FOR MANY OF US WHO LIVE IN AND AROUND BUFFALO, IT’S EASY TO TAKE OUR SYSTEM OF PARKS AND PARKWAYS FOR GRANTED.
First-time visitors to our city, bringing a fresh set of eyes, are dazzled by the sight of the six parks, seven parkways and eight landscaped traffic circles that are a legacy of Frederick Law Olmsted.
The great landscape architect made his first visit to Buffalo 150 years ago today – on Aug. 16, 1868. His contributions to Western New York are incalculable. One can scarcely imagine Buffalo without the crown jewel of the Olmsted system, Delaware Park, or the other recreational oases he and his design partner, Calvert Vaux, created here.
The prominent Buffalo lawyer and future politician William Dorsheimer asked Olmsted to stop here and assist a group of civic-minded businessmen in the planning of a public park. It was expected his design would take after New York’s Central Park, which he had created 10 years earlier. Olmsted surprised the group by instead submitting a plan for a major park outside the city, and two smaller ones in Buffalo, with a series of “park ways” connecting them.
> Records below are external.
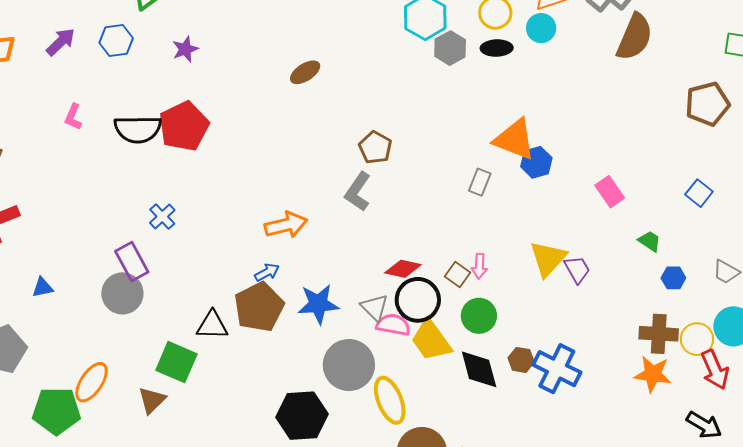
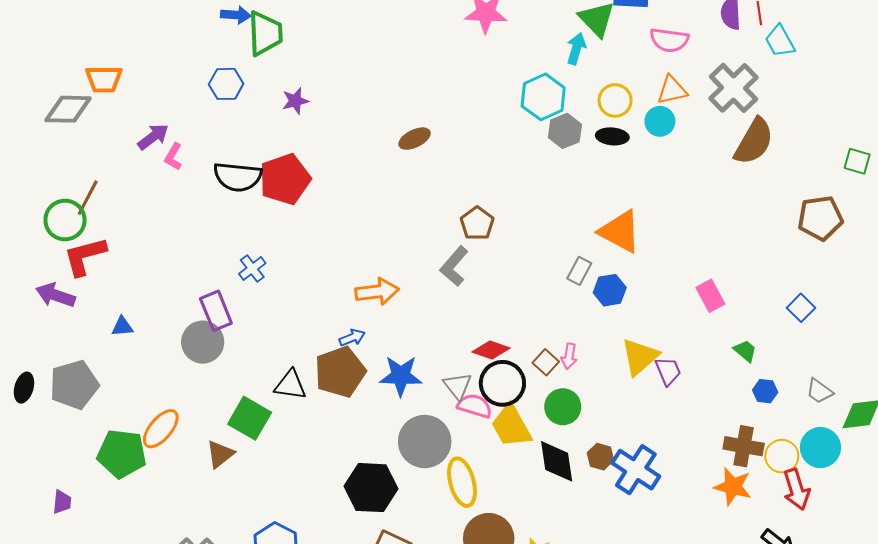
purple arrow: (61, 42) -> (153, 137), moved
blue hexagon: (536, 162) -> (610, 290), moved

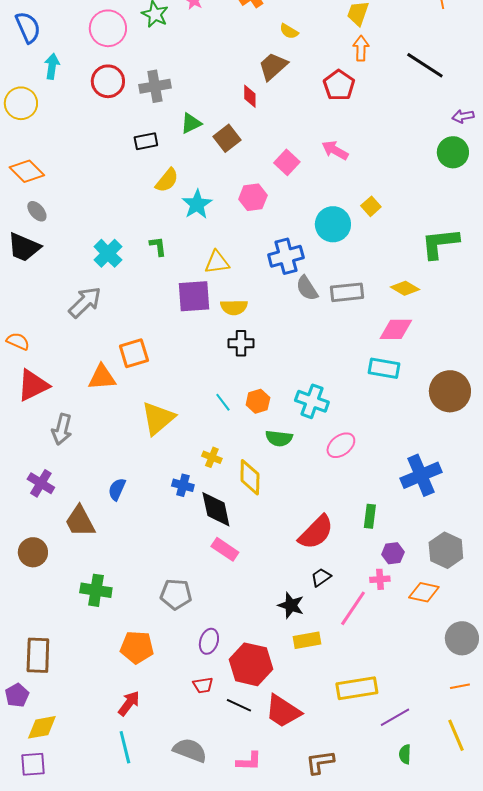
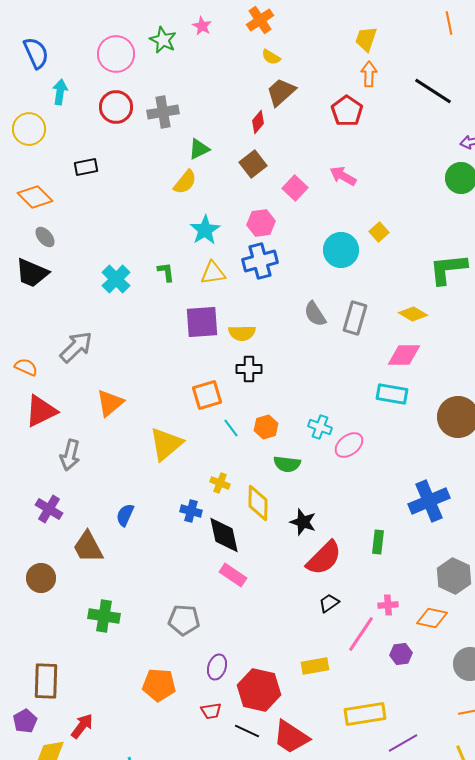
yellow semicircle: (289, 31) -> (271, 57), moved
red diamond: (250, 96) -> (258, 122), turned 40
brown square: (227, 138) -> (253, 164), moved
black rectangle: (146, 141) -> (86, 167), moved
yellow semicircle: (167, 180) -> (185, 182), moved
blue cross: (286, 256) -> (260, 261), moved
yellow triangle: (217, 262) -> (213, 273), moved
gray rectangle: (347, 292) -> (355, 318), turned -68
gray arrow: (85, 302) -> (76, 347), moved
orange square: (134, 353) -> (207, 395), moved
orange triangle: (102, 377) -> (110, 403), turned -36
cyan cross: (312, 401) -> (320, 427), size x0.7
pink ellipse: (341, 445) -> (349, 445), moved
purple hexagon: (393, 553) -> (401, 654), moved
black star: (291, 605) -> (303, 522), moved
orange pentagon: (137, 647) -> (159, 685), moved
red arrow: (129, 703) -> (82, 726), moved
His concept became a model of planning for cities around the country.
The centerpiece, what Olmsted called The Park, is now Delaware Park. Though it was located on farmland outside the city’s population centers, Olmsted was drawn to the bucolic beauty of the rolling meadow. The roads he proposed would connect Buffalonians to The Park, as well as to his other two original creations: Front Park and The Parade (now Martin Luther King Jr. Park on the East Side).
Olmsted’s firm, which later included his son, eventually added South Park and Cazenovia in South Buffalo, as well as Riverside Park.
Olmsted’s seven parkways – Bidwell, Chapin, Lincoln, McKinley, Porter, Red Jacket and Richmond – were said to be inspired by the great boulevards of Paris, commissioned by Napoleon.
We can no sooner imagine our city without Olmsted’s works than we can picture Buffalo without the Philharmonic Orchestra, the Albright-Knox Art Gallery, our theaters, sports teams and signature foods.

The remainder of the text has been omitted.